Golem.de: Dateien müssen dabei nicht zuerst komplett heruntergeladen werden, sondern z.B. Filme können schon beim Laden abgespielt werden?

Grolimund: Ja, Filme können direkt gestreamt werden. Der Nutzer springt an eine Stelle innerhalb des Films und dieser wird ab diesem Punkt abgespielt. Die Kodierung ist so ausgelegt, dass die einzelne Blöcke direkt eingelesen werden können.

Golem.de: Ist denn eigentlich der gesamte Datenverkehr, der dabei entsteht, verschlüsselt? Also beispielsweise das Stöbern und Suchen in Ordnern?

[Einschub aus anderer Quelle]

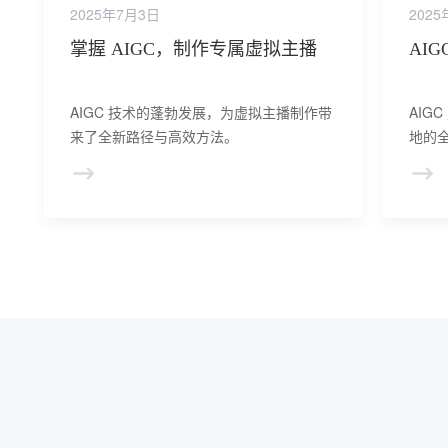
2025年7月3日
202
掌握 AIGC，制作专属虚拟主播
AI
AIGC 技术的蓬勃发展，为虚拟主播制作带
AIG
来了全新路径与高效方法。
地的全
大赋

Grolimund: Der Zugriff auf den privaten Bereich und geteilte Ordner ist verschlüsselt, das Stöbern im öffentlichen Bereich hingegen nicht, schließlich sind diese Inhalte für jeden zugänglich.

Wuala ist derzeit noch in einer geschlossenen Alpha Phase. Interessierte können sich auf der Website anmelden(öffnet im neuen Fenster) . Wuala nimmt regelmäßig neue Nutzer in den Test auf. Der offizielle Start von Wuala ist zum Jahreswechsel geplant.